DATA:
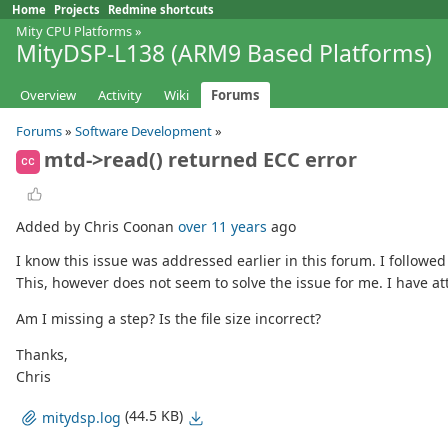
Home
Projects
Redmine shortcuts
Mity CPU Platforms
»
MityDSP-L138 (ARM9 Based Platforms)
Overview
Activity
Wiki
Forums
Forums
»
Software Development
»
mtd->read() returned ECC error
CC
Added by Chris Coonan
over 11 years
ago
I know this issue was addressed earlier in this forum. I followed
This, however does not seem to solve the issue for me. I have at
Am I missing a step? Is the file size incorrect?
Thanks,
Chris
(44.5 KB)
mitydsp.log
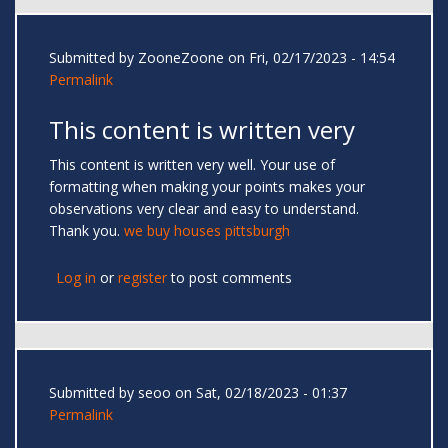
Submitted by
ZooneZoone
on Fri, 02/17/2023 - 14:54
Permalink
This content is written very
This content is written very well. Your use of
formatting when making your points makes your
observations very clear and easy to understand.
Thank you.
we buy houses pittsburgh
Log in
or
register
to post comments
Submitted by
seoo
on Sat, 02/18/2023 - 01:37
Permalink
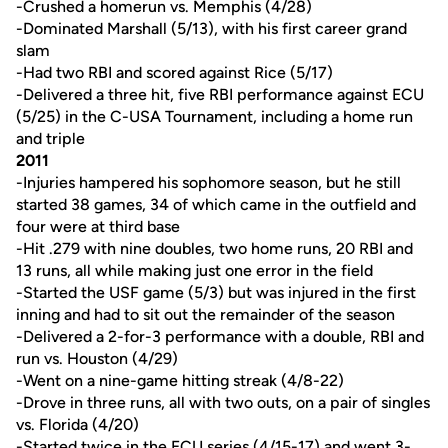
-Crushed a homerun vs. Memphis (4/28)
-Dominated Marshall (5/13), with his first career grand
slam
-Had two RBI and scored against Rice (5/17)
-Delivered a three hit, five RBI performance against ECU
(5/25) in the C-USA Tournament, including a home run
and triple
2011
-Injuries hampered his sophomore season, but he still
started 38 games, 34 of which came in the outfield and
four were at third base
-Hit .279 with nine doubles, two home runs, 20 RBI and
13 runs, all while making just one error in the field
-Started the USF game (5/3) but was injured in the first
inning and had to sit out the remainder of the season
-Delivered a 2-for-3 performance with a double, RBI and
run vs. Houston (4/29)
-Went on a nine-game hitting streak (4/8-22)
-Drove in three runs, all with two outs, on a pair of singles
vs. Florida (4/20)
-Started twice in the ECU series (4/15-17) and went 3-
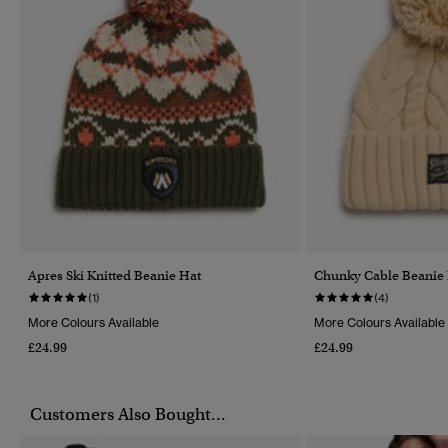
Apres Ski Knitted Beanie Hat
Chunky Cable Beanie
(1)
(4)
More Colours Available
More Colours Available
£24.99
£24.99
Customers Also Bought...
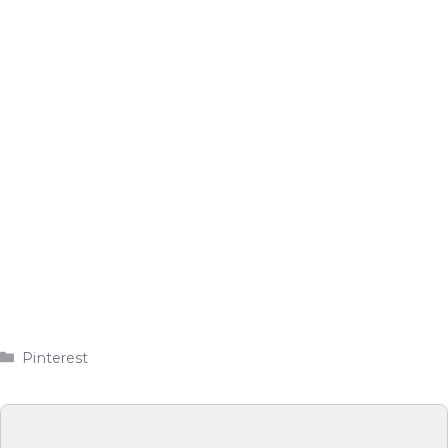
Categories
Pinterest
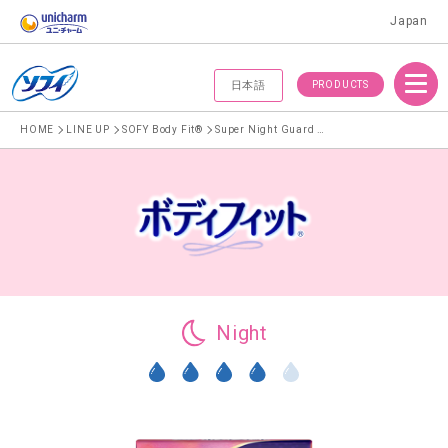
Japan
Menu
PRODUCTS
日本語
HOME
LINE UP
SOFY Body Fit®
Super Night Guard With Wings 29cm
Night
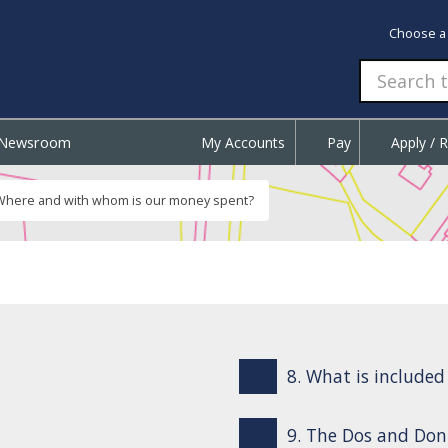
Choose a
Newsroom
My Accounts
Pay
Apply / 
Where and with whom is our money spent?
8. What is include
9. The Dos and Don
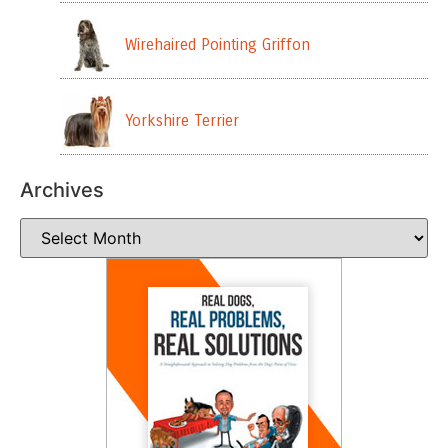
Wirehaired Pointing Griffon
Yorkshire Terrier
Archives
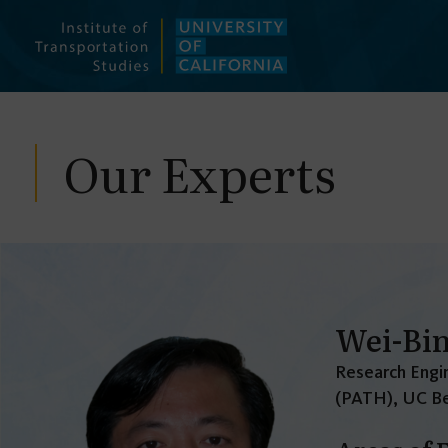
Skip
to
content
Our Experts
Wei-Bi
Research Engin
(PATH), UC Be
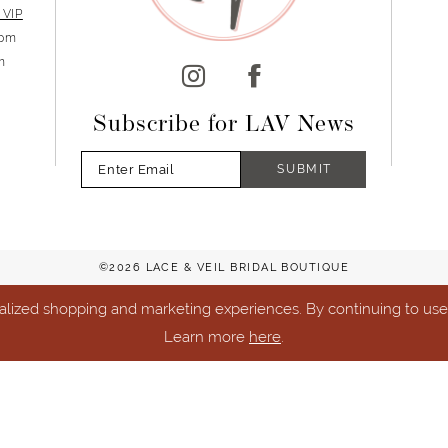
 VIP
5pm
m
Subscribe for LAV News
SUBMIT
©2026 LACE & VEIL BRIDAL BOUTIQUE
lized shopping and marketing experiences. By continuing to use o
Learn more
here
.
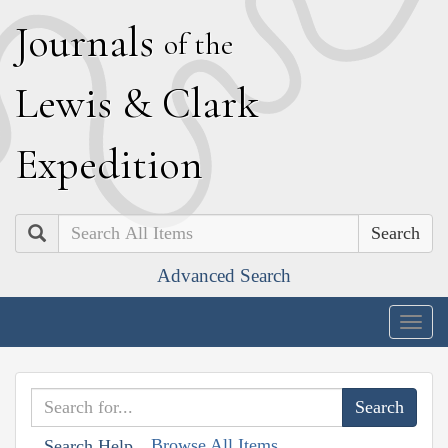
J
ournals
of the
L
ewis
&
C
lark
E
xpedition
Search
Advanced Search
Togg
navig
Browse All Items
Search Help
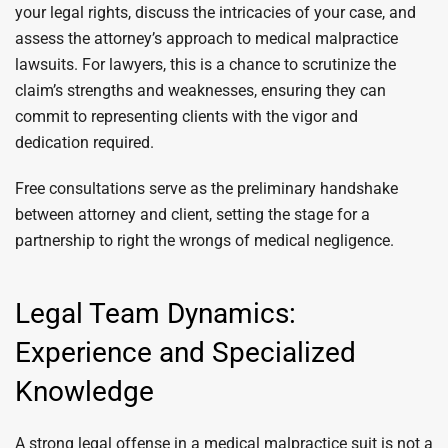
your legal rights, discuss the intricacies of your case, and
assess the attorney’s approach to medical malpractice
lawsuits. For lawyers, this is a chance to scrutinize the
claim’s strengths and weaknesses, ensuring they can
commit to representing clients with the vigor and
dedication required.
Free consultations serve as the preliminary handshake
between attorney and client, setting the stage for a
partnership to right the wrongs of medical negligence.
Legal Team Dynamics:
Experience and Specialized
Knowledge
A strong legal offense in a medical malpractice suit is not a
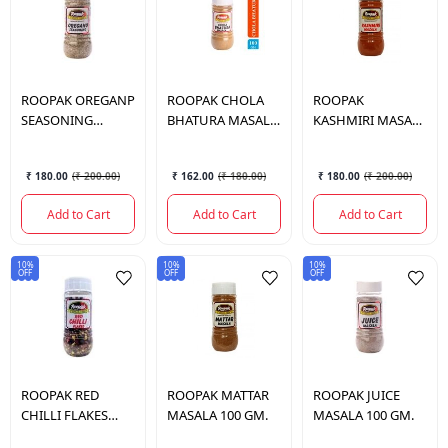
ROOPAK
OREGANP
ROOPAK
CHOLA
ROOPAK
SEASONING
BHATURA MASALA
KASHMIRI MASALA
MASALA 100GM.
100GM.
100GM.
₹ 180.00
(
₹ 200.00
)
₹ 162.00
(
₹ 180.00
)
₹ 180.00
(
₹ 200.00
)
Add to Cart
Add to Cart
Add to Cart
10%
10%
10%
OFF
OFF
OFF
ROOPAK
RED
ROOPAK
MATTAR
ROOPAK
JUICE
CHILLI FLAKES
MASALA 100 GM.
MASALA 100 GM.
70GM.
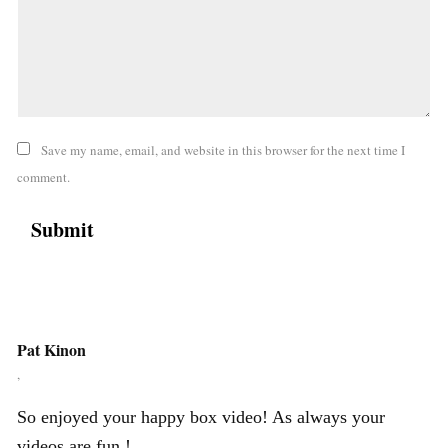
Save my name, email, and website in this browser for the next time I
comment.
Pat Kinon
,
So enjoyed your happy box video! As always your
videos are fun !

WORK ITEM:
With the images left out, set down every entry exactly.

OUTPUT:
Home
Projects
Redmine shortcuts
Mity CPU Platforms
»
MityDSP-L138 (ARM9 Based Platforms)
Overview
Activity
Wiki
Forums
Forums
»
Software Development
»
mtd->read() returned ECC error
CC
Added by Chris Coonan
over 11 years
ago
I know this issue was addressed earlier in this forum. I followed
This, however does not seem to solve the issue for me. I have at
Am I missing a step? Is the file size incorrect?
Thanks,
Chris
(44.5 KB)
mitydsp.log
Submitted by
ZooneZoone
on Fri, 02/17/2023 - 14:54
Permalink
This content is written very
This content is written very well. Your use of
formatting when making your points makes your
observations very clear and easy to understand.
Thank you.
we buy houses pittsburgh
Log in
or
register
to post comments
Submitted by
seoo
on Sat, 02/18/2023 - 01:37
Permalink
-Crushed a homerun vs. Memphis (4/28)
-Dominated Marshall (5/13), with his first career grand
slam
-Had two RBI and scored against Rice (5/17)
-Delivered a three hit, five RBI performance against ECU
(5/25) in the C-USA Tournament, including a home run
and triple
2011
-Injuries hampered his sophomore season, but he still
started 38 games, 34 of which came in the outfield and
four were at third base
-Hit .279 with nine doubles, two home runs, 20 RBI and
13 runs, all while making just one error in the field
-Started the USF game (5/3) but was injured in the first
inning and had to sit out the remainder of the season
-Delivered a 2-for-3 performance with a double, RBI and
run vs. Houston (4/29)
-Went on a nine-game hitting streak (4/8-22)
-Drove in three runs, all with two outs, on a pair of singles
vs. Florida (4/20)
-Started twice in the ECU series (4/15-17) and went 3-
Apres Ski Knitted Beanie Hat
Chunky Cable Beanie
(1)
(4)
More Colours Available
More Colours Available
£24.99
£24.99
Customers Also Bought...
Categories
Pinterest
Japan
Menu
PRODUCTS
日本語
HOME
LINE UP
SOFY Body Fit®
Super Night Guard With Wings 29cm
Night
Choose a
Newsroom
My Accounts
Pay
Apply / 
Where and with whom is our money spent?
8. What is include
9. The Dos and Don
Wirehaired Pointing Griffon
Yorkshire Terrier
Archives
Skip
to
content
Our Experts
Wei-Bi
Research Engin
(PATH), UC Be
 VIP
5pm
m
Subscribe for LAV News
SUBMIT
©2026 LACE & VEIL BRIDAL BOUTIQUE
lized shopping and marketing experiences. By continuing to use o
Learn more
here
.
J
ournals
of the
L
ewis
&
C
lark
E
xpedition
Search
Advanced Search
Togg
navig
Browse All Items
Search Help
your legal rights, discuss the intricacies of your case, and
assess the attorney’s approach to medical malpractice
lawsuits. For lawyers, this is a chance to scrutinize the
claim’s strengths and weaknesses, ensuring they can
commit to representing clients with the vigor and
dedication required.
Free consultations serve as the preliminary handshake
between attorney and client, setting the stage for a
partnership to right the wrongs of medical negligence.
Legal Team Dynamics:
Experience and Specialized
Knowledge
A strong legal offense in a medical malpractice suit is not a
ROOPAK
OREGANP
ROOPAK
CHOLA
ROOPAK
SEASONING
BHATURA MASALA
KASHMIRI MASALA
MASALA 100GM.
100GM.
100GM.
₹ 180.00
(
₹ 200.00
)
₹ 162.00
(
₹ 180.00
)
₹ 180.00
(
₹ 200.00
)
Add to Cart
Add to Cart
Add to Cart
10%
10%
10%
OFF
OFF
OFF
ROOPAK
RED
ROOPAK
MATTAR
ROOPAK
JUICE
CHILLI FLAKES
MASALA 100 GM.
MASALA 100 GM.
70GM.
Save my name, email, and website in this browser for the next time I
comment.
Pat Kinon
,
So enjoyed your happy box video! As always your
videos are fun !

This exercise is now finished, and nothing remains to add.